(Items listed in a dataset)
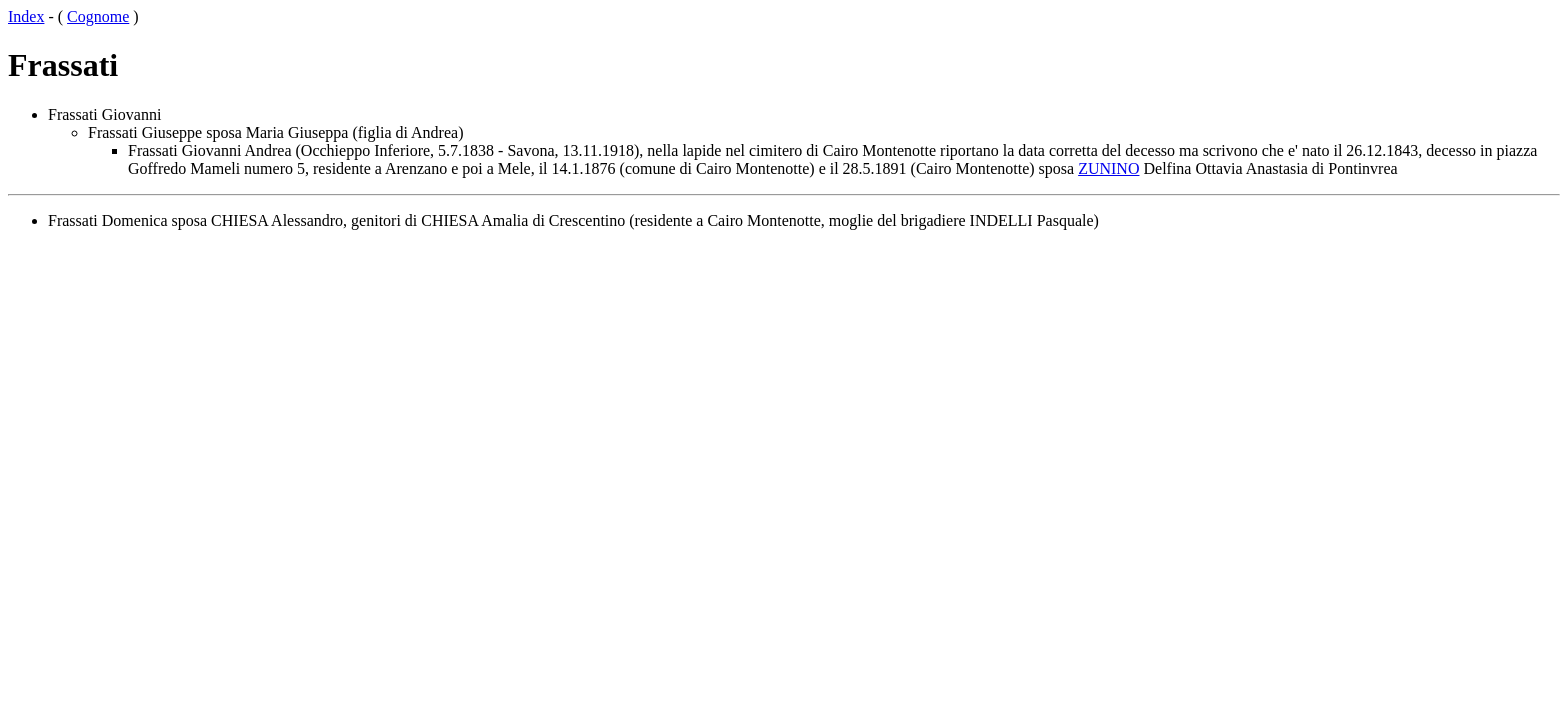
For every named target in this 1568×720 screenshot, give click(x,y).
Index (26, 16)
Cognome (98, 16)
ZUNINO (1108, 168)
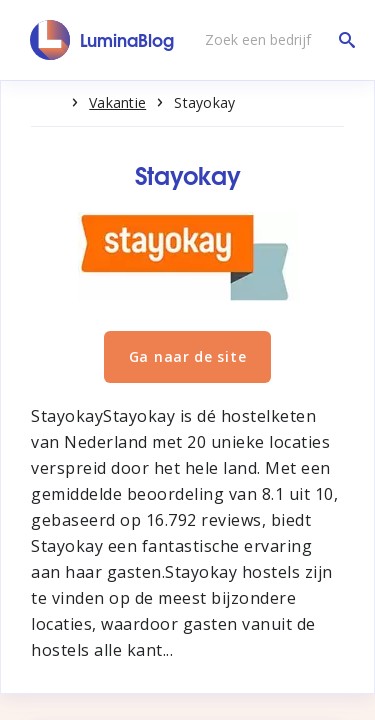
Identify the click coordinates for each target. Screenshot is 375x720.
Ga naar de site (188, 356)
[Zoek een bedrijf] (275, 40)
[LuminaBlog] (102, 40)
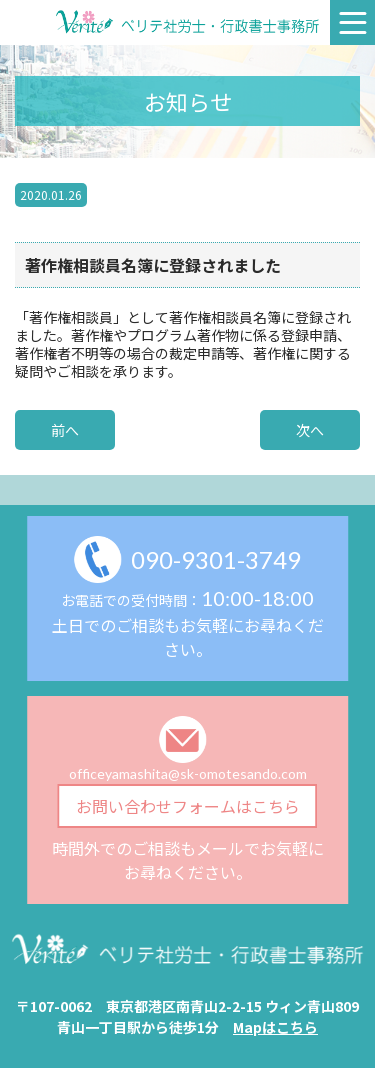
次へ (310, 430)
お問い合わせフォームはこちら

YOUR ASSIGNMENT:
Copy each line above where "target" appears.

YOUR SOLUTION:
For every named target in this 1568×720 screenshot, give click(x,y).
Identify the click coordinates for each target. Screenshot is 375x720.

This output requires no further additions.